> [What to produce]: Should a line below contain the word "project", report it.

[Raw data — start]

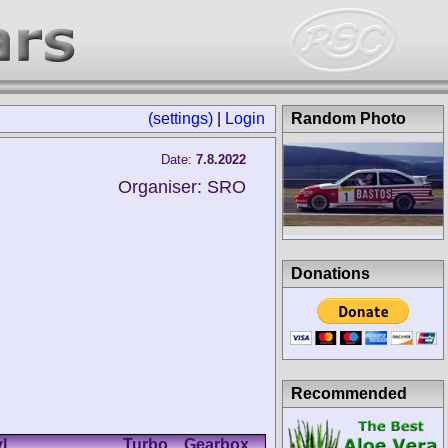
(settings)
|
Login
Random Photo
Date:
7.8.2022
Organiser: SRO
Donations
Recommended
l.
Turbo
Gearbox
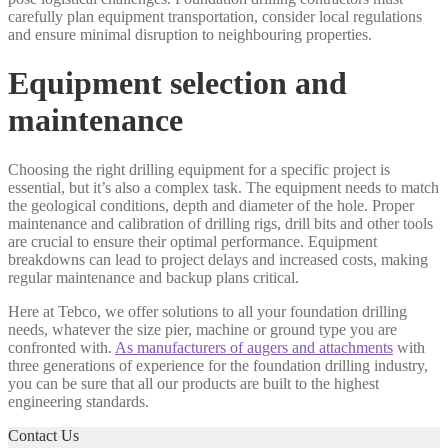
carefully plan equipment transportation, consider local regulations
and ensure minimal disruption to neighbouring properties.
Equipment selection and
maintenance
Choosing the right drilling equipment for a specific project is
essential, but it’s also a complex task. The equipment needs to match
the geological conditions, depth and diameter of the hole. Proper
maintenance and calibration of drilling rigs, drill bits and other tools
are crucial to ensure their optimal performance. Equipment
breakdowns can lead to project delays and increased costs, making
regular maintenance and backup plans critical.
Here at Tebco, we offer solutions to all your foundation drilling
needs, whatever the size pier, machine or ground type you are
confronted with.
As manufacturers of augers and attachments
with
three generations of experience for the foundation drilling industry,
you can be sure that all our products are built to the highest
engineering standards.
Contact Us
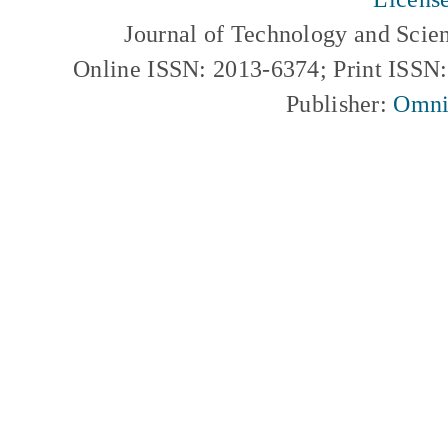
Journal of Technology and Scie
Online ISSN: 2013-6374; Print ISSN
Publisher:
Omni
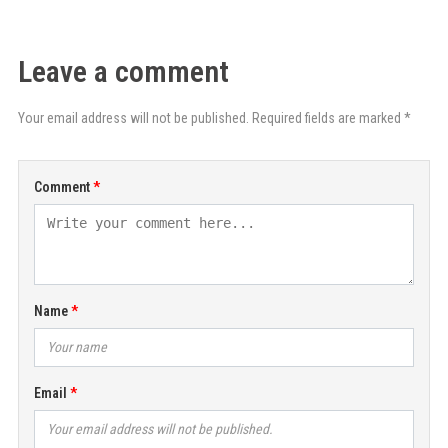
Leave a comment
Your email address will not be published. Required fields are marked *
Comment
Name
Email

[Raw data — finish]

> [The completed task]:
Choosing the right drilling equipment for a specific project is
breakdowns can lead to project delays and increased costs, making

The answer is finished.